[Records supplied]

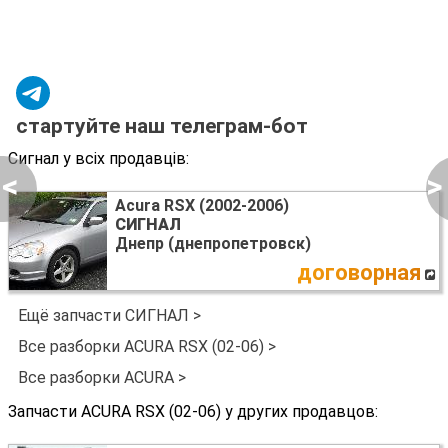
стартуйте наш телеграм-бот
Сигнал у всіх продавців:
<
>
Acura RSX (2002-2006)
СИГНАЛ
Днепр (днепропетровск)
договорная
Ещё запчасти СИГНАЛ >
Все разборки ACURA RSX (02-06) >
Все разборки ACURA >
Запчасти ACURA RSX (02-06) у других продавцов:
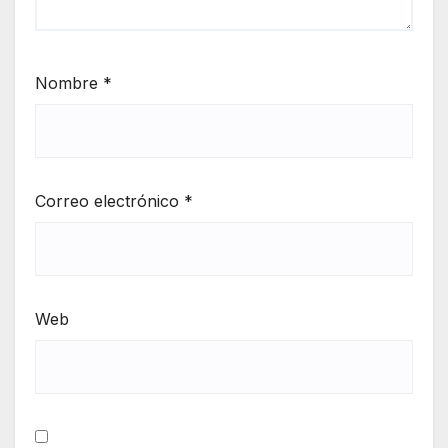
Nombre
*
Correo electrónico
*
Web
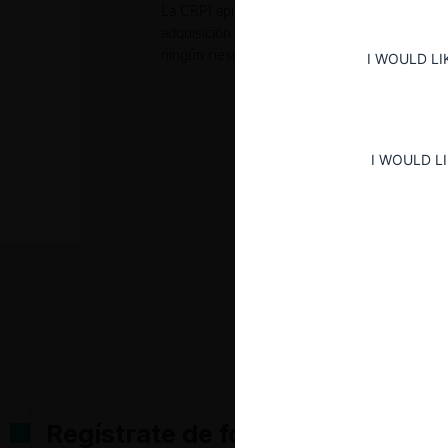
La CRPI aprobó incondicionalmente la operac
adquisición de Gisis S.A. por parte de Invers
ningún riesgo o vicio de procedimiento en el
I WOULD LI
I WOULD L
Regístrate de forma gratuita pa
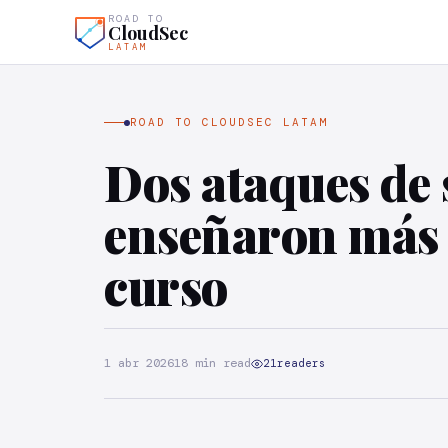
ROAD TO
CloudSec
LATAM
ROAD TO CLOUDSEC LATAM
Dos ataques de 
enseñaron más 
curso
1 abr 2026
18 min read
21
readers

[/Records supplied]

Instructions to follow -
Show every line from the entries that includes the word "разборки".

Response box -
Все разборки ACURA RSX (02-06) >
Все разборки ACURA >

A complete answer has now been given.